Material supplied: Begin
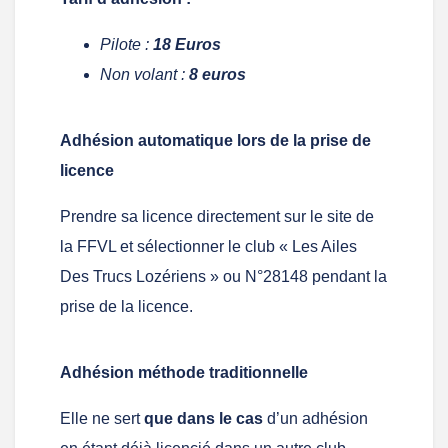
Pilote :
18 Euros
Non volant :
8 euros
Adhésion automatique lors de la prise de
licence
Prendre sa licence directement sur le site de
la FFVL et sélectionner le club « Les Ailes
Des Trucs Lozériens » ou N°28148 pendant la
prise de la licence.
Adhésion méthode traditionnelle
Elle ne sert
que dans le cas
d’un adhésion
Material supplied: End
**Description of the task**
Each entry must be set down word for word; no image may be carried over.

**Task solution**
Pilote :
18 Euros
Non volant :
8 euros
Adhésion automatique lors de la prise de
licence
Prendre sa licence directement sur le site de
la FFVL et sélectionner le club « Les Ailes
Des Trucs Lozériens » ou N°28148 pendant la
prise de la licence.
Adhésion méthode traditionnelle
Elle ne sert
que dans le cas
d’un adhésion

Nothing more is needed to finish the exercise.